[Stored records]
——————

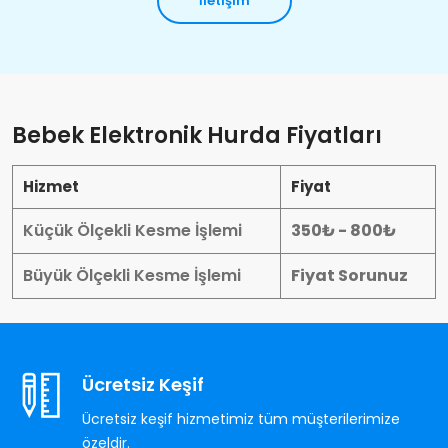
İletişim
Bebek Elektronik Hurda Fiyatları
Hizmet
Fiyat
Küçük Ölçekli Kesme İşlemi
350₺ - 800₺
Büyük Ölçekli Kesme İşlemi
Fiyat Sorunuz
Ücretsiz Keşif
Ücretsiz keşif hizmetimiz tüm müşterilerimize
özeldir.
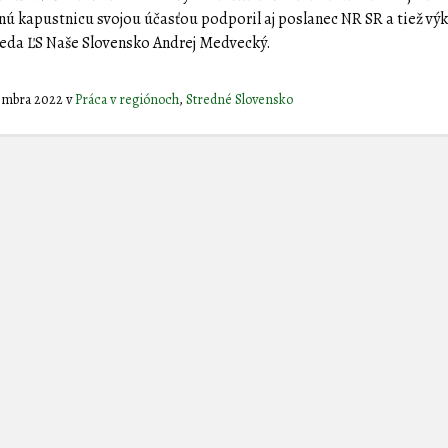
ú kapustnicu svojou účasťou podporil aj poslanec NR SR a tiež vý
da ĽS Naše Slovensko Andrej Medvecký.
cembra 2022
v
Práca v regiónoch
,
Stredné Slovensko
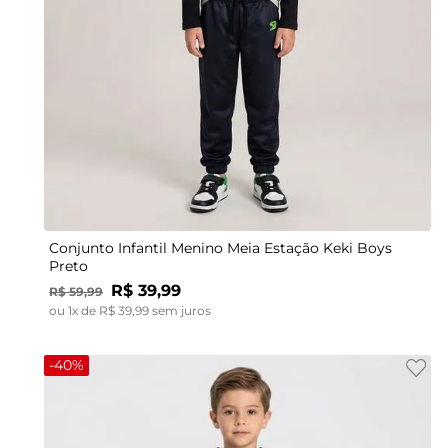
12
2
3
4
6
8
10
Conjunto Infantil Menino Meia Estação Keki Boys
Preto
R$
39
,
99
R$
59
,
99
ou
1
x de
R$
39
,
99
sem juros
-
40%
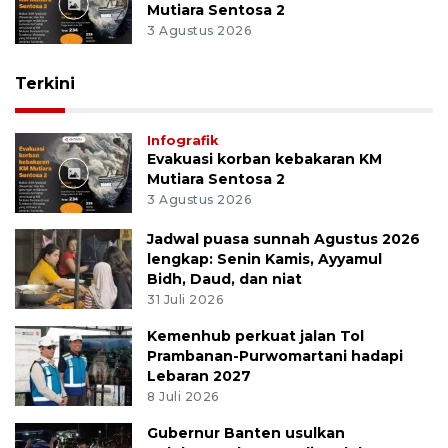
Mutiara Sentosa 2
3 Agustus 2026
Terkini
Infografik
Evakuasi korban kebakaran KM
Mutiara Sentosa 2
3 Agustus 2026
Jadwal puasa sunnah Agustus 2026
lengkap: Senin Kamis, Ayyamul
Bidh, Daud, dan niat
31 Juli 2026
Kemenhub perkuat jalan Tol
Prambanan-Purwomartani hadapi
Lebaran 2027
8 Juli 2026
Gubernur Banten usulkan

——————

Count each line above in which the string "Kesme" appears, then state only the total.

2